Because time is money and money buys time, it’s important that Millennials and Gen-Zers begin saving (and investing) early in life in order to optimize The Amazing Power of Compounding. Have I mentioned that before? Let's flesh out a couple of extraordinary wealth-building tools for our youngsters!
Members of my target generations who are not yet saving have already lost valuable time. Still, as I have pointed out time and again, it’s never too late, but early is best. Almost nothing matters as much in personal finance as deciding NOT to violate the fundamental principle of saving early in life. If you violate this principle, you’ve helped neuter The Amazing Power of Compounding. But enough sermonizing.
Most investors are familiar with Individual Retirement Accounts (IRAs) – and understand that IRAs represent important tools for young investors, who because they are young, can take maximum advantage of time and its supportive co-conspirator, compounding.
Surprisingly, many parents don’t know that youngsters, regardless of age, can contribute to IRAs, but, with rare exception, only if they have earned income. That, of course, is a big “if” especially when paired with a big “maybe” – will a youngster with earned income choose to contribute money to an IRA versus spending it on movies, video games or some early-stage million-dollar habit? More about this later…once we get Grandpa involved.
Both types of IRAs – Roth and Traditional – are suitable for children. Their difference stems from when the individual pays taxes on contributions to the plan. In short, a Traditional IRA is funded with pre-tax dollars, whereas, a Roth IRA is funded with after-tax dollars. Regarding Traditional IRAs, taxes are paid when money is withdrawn from the plan beginning no later than age 72 (at the then-applicable personal tax rate).

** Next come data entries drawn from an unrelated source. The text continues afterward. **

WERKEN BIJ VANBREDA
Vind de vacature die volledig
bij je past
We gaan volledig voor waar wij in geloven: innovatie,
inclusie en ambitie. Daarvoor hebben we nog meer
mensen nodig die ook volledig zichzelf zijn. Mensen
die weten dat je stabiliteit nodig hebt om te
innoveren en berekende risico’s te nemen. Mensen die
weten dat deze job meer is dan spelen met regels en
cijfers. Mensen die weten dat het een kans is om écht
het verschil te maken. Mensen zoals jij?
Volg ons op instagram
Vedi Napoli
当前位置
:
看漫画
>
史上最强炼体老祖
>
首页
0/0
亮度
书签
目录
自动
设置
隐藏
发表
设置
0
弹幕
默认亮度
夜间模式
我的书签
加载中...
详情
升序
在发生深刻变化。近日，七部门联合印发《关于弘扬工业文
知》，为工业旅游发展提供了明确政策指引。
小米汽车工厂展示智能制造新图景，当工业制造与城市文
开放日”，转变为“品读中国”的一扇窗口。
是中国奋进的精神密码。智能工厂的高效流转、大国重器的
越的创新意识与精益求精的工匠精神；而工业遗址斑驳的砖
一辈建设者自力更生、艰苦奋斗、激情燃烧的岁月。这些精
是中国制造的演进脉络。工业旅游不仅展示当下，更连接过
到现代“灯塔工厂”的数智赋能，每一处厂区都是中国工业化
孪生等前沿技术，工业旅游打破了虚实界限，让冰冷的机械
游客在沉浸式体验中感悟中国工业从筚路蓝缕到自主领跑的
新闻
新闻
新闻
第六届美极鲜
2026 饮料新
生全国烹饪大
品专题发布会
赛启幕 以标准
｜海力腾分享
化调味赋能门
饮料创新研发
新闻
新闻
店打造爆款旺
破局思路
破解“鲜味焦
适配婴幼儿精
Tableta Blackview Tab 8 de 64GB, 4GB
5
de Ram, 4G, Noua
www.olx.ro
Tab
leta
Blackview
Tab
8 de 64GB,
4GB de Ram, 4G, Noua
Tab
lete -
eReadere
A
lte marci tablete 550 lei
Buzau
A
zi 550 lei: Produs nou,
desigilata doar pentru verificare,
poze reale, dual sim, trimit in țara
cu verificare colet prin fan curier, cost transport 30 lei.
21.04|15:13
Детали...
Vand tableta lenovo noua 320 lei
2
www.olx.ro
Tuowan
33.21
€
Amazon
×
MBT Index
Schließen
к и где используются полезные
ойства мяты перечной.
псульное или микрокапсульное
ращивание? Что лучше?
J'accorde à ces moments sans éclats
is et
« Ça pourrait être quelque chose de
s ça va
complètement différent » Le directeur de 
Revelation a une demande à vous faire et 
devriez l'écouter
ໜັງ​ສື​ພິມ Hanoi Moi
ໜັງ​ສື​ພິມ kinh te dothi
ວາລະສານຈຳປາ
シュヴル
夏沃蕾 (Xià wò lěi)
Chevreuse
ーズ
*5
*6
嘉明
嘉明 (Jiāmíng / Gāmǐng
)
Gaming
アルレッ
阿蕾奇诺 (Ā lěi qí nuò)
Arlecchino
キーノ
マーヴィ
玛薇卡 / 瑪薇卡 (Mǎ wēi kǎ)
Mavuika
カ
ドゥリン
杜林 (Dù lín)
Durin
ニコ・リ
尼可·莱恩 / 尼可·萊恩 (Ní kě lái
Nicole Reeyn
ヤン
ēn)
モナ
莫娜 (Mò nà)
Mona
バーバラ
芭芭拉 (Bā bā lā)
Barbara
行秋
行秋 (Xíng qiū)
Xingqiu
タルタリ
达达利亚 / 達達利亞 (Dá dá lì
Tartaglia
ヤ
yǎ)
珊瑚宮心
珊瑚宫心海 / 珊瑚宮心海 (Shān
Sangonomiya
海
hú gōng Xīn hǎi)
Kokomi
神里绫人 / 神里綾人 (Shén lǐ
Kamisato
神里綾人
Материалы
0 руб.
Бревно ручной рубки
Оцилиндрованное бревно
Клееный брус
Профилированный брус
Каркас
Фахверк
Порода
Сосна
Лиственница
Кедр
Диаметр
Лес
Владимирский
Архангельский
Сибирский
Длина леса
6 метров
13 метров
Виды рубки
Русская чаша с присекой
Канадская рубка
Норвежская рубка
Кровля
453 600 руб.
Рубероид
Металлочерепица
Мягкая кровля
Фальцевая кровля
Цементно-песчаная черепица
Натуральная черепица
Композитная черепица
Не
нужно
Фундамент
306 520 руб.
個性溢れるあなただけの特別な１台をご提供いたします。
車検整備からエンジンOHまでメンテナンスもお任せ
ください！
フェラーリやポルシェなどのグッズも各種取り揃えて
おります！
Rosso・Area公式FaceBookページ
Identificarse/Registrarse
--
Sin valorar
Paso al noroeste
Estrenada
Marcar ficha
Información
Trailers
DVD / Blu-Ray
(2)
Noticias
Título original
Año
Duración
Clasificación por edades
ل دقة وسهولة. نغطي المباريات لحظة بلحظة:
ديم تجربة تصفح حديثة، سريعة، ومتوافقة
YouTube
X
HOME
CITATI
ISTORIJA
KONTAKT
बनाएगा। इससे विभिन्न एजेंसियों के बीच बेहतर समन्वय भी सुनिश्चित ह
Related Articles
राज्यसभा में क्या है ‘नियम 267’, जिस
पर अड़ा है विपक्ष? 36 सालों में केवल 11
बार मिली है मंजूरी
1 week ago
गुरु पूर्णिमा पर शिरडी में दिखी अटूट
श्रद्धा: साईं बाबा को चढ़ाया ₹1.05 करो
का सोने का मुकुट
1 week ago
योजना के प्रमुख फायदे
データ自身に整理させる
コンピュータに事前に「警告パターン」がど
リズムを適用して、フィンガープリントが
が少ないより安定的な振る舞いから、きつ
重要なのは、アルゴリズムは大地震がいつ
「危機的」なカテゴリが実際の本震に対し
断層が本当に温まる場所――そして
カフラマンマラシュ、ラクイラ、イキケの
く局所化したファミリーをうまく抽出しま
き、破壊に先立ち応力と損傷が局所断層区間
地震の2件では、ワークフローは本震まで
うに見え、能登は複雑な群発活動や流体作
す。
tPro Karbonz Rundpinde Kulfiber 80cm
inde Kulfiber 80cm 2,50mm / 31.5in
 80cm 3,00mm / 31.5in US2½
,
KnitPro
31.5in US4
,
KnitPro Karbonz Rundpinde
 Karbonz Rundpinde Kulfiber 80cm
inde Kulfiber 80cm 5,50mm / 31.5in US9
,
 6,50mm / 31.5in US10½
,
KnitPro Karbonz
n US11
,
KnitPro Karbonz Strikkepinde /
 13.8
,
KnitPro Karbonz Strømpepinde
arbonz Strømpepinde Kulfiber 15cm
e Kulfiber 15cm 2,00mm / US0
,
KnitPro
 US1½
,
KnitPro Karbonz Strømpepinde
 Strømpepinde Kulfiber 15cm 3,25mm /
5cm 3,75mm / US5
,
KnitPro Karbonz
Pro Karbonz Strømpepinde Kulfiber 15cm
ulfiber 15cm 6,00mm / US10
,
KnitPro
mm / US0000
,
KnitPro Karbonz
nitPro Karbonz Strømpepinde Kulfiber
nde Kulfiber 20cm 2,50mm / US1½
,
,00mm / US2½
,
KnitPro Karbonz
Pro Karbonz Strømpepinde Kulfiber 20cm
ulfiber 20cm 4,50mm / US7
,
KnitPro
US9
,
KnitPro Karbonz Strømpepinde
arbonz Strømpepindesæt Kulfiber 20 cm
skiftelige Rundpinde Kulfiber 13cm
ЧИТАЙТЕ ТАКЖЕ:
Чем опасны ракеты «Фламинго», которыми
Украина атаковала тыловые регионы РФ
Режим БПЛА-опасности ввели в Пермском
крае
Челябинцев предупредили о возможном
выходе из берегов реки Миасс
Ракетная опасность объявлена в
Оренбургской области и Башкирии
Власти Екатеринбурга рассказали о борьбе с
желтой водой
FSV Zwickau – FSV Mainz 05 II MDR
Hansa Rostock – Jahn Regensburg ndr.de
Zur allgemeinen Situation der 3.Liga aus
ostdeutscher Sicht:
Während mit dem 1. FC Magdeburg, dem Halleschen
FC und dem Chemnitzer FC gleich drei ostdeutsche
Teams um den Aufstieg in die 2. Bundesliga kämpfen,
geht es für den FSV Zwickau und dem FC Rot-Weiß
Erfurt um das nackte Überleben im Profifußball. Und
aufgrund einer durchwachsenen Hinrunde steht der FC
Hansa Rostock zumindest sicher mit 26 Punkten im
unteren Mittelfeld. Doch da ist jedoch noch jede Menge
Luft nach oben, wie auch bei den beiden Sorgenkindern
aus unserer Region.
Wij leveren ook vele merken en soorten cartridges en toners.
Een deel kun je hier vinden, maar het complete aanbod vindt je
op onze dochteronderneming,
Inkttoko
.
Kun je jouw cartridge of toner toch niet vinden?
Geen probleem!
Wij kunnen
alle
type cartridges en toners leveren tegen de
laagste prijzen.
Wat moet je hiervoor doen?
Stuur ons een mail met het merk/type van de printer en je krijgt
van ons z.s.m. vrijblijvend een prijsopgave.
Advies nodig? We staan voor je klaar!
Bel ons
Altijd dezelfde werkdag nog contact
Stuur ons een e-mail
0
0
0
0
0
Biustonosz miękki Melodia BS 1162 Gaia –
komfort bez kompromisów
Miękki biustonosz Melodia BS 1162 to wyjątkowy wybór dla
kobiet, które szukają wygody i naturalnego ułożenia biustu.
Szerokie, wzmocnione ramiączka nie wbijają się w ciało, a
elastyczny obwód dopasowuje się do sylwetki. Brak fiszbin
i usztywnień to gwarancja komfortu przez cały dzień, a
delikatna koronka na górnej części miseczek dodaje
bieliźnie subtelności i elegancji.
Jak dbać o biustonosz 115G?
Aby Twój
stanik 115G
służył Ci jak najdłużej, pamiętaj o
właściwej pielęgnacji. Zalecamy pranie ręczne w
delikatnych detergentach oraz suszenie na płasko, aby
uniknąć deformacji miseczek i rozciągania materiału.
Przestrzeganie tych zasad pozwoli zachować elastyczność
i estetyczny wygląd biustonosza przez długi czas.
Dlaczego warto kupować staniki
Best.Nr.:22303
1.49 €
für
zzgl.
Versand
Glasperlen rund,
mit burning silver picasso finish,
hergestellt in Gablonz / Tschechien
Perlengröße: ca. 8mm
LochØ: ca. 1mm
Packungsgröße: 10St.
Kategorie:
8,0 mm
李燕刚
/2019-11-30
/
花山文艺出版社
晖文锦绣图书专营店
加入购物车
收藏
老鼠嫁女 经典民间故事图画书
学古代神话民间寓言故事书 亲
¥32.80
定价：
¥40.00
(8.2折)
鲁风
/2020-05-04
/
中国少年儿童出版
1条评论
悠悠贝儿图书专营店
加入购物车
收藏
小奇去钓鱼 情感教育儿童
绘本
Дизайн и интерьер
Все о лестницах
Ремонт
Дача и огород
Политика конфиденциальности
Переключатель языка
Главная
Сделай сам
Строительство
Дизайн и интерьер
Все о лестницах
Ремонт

In both Traditional and Roth IRAs, money accumulates tax free. But here’s the appealing kicker of a Roth. If and when Roth withdrawals begin decades later, no income tax whatsoever is due. And the Roth is not plagued by Required Minimum Distributions (RMDs) that begin at age 72 for Traditional IRAs – subject, of course, to Uncle Grabby’s IRS rule changes. And he’s capable of that on a whim, re the recent SECURE Act, which curtailed the tax benefits of “stretch” IRAs. Requiring annual payouts from Roth IRAs was not included in this most recent legislation, but what about the next Congressional whim?
Speaking of Uncle Grabby, always be mindful of tax considerations. The contributing child may be required to file a tax return if his or her income exceeds a certain amount. If the child earns less than this amount, he or she will likely be in a 0% tax bracket – and will not benefit from an up-front tax deduction associated with Traditional IRAs. In that case, it makes sense to focus on a Roth, the IRA of choice (in my opinion) for children with limited income.
As suggested earlier, creating an IRA for an eligible youngster is a wise move. Because of the youth factor, The Amazing Power of Compounding will work its magic over a longer period, and the results will be – well – truly amazing. But remember, the child must keep a Roth until age 59½ for all withdrawals to be tax-free. (Prior to age 59½, Roth contributions, but not investment earnings, can be withdrawn for any reason without tax or penalty under existing Uncle Grabby rules).
In summary, children, regardless of age, can contribute to an IRA if they have earned income. Others (including Gramps) can contribute to the child’s IRA, too, as long as the amount of the child’s earned income is not exceeded. By the way, a minor’s IRA must be set up as a custodial account by a parent or other adult.